David Brothers writes for 4thletter! and is the snobbiest snob to ever have snobbed. I mean, honestly. What is it with this guy?

Comments

  1. What does Death Note have to do with gender politics?

  2. Skullkicker looks great – just added it to my pull list.

  3. @BornIn Death Note was basically a really subtle yoai comic, so you can read some gender politics stuff in

  4. A term like "gender politics" implies actual exploration of gender roles or some kind of concrete message. I don’t see how it’s applicable to a series with one or two homoerotic scenes and the standard veneer of shonen sexism.

  5. The how of Silent hill did not come from the visual aspects, but the sound design. Even when the productions value wee superlow, on the PS1, the ringing static of the radio sent chills down my spine. Now I have grown up, and have gone all cynical and do not believe in ghosties and ghoulies anymore, so playing that again does not give me the same feeling, but it still is the the scariest exprience of my life. You can’t recreate it visually.
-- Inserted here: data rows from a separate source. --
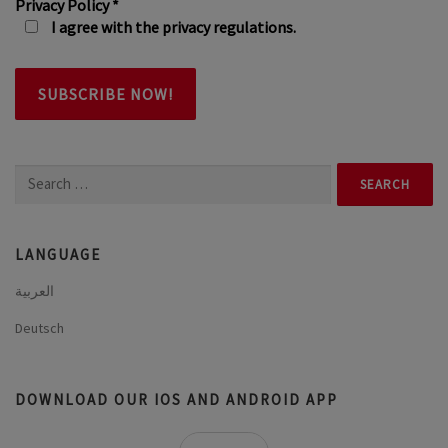
Privacy Policy
*
I agree with the privacy regulations.
Search
for:
LANGUAGE
العربية
Deutsch
DOWNLOAD OUR IOS AND ANDROID APP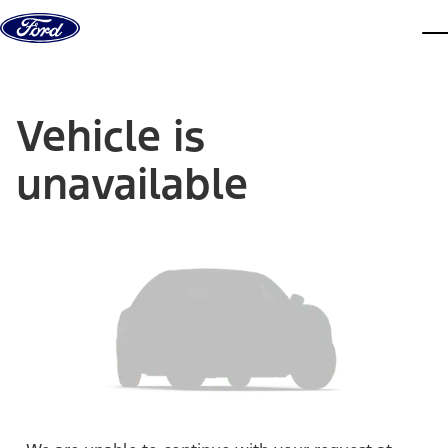
Skip to content
dis
Vehicle is
unavailable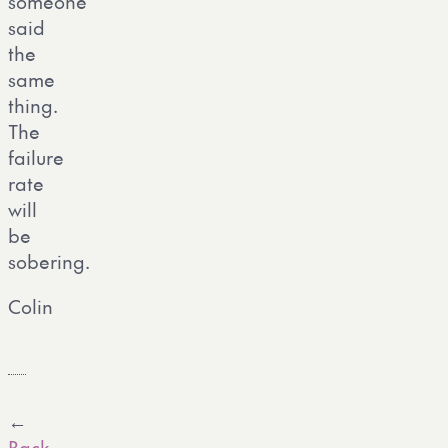
someone
said
the
same
thing.
The
failure
rate
will
be
sobering.
Colin
←
Back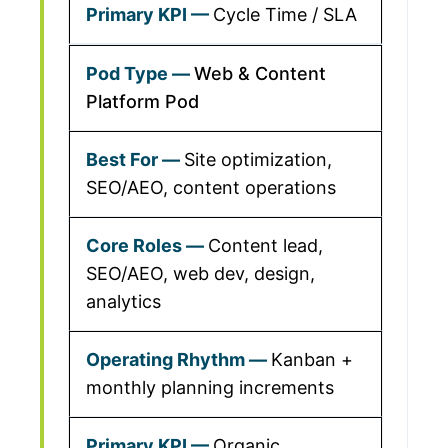
Cycle Time / SLA
Web & Content
Platform Pod
Site optimization,
SEO/AEO, content operations
Content lead,
SEO/AEO, web dev, design,
analytics
Kanban +
monthly planning increments
Organic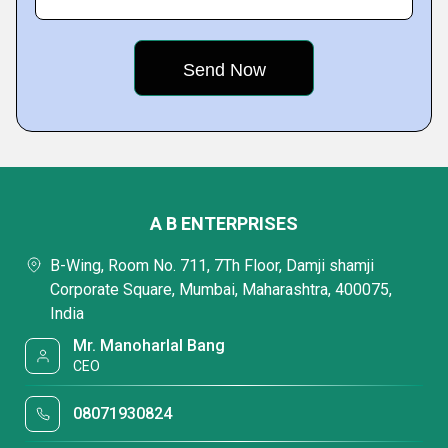
A B ENTERPRISES
B-Wing, Room No. 711, 7Th Floor, Damji shamji
Corporate Square, Mumbai, Maharashtra, 400075,
India
Mr. Manoharlal Bang
CEO
08071930824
    Another game that used sound to great effect was Bioshock.

  6. @BornIn1142 Having (or discussing) gender politics isn’t necessarily delivering a polemic on Venus vs Mars. All texts have some level of gender politics in them, because all of them take a position on preconceptions, attitudes, whatever whatever whatever. Death Note has famously awful female characters and terrible sexism. Bakuman includes a several pages long conversation about the worth of certain types of women, and while it maybe doesn’t reflect the values or opinions of the author, it does set up something worth talking in the book itself. That counts as gender politics. Your definition is needlessly narrow.

     @muddi900 Oh, yeah, I hadn’t even thought about that in a while. The thing that creeped me out the most in the first game was the little see-thru children who’d crawl around your feet. In game 2… I’m not sure, but probably the quote I used for the link–"There was a hole here. It’s gone now." It was in a bar around halfway through the game, I think. Something about it just creeps me right out.

  7. @ brothers

    "Death Note has famously awful female characters and terrible sexism."
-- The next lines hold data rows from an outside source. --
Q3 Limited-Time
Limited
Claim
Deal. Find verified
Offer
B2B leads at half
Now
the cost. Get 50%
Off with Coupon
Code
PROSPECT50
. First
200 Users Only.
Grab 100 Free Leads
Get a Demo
    What? No, it doesn’t. It’s not "famous" for that at all. Female characters being useless is kind of a standard for shonen manga. Death Note’s depiction of women is pretty bad, but not noteworthy at all in context. Obviously, using words like "awful" and "terrible" is clear hyperbole. Naruto is about ten thousand times worse, and gets the appropriate flak for it.
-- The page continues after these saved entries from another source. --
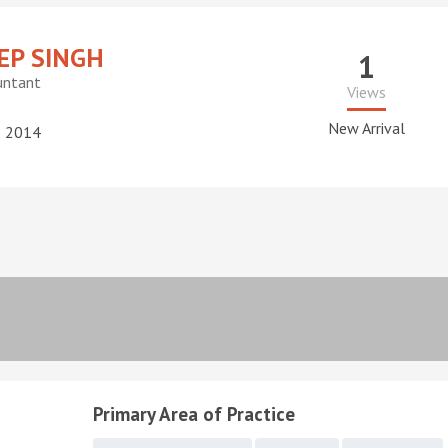
P SINGH
1
untant
Views
New Arrival
: 2014
Primary Area of Practice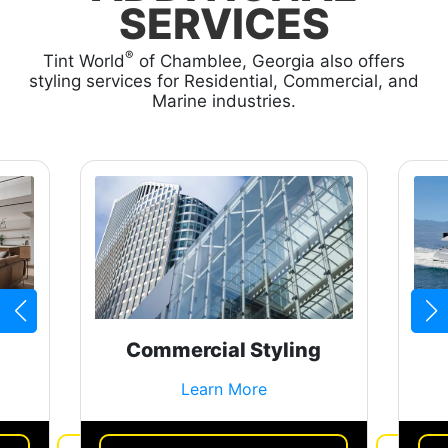
SERVICES
®
Tint World
of Chamblee, Georgia also offers
styling services for Residential, Commercial, and
Marine industries.
Commercial Styling
Learn More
  8. @BornIn1142 How is it not noteworthy at all in context? Yes, there’s a certain level of sexism in a lot of shonen, but not all shonen manga have crap women. There’s absolutely no reason why the sexism and crap portrayals aren’t worth pointing out when they happen. In this case, "awful" and "terrible" aren’t hyperbole at all, they’re perfectly acceptable value judgments, no different from "good," "bad," and "mediocre."

     No one is saying that Death Note is "famous" (why the scare-quotes?) for being sexist. It’s famous for being a pretty enjoyable and ridiculous story. However, when people talk about Death Note (and by "people" I’m meaning "people on the internet and in real life that I have discussed Death Note with"), they tend to also talk about how odious the treatment and portrayal of women is in the series. It’s no different than how Dragon Ball Z has famously long fight scenes or how The Matrix Reloaded has that famously awful exposition toward the end.

    I’m not really sure why you’re nitpicking my (perfectly valid) word choice, when it seems like you agree with me, more or less?

  9. Half-life 2 also had great sound usage.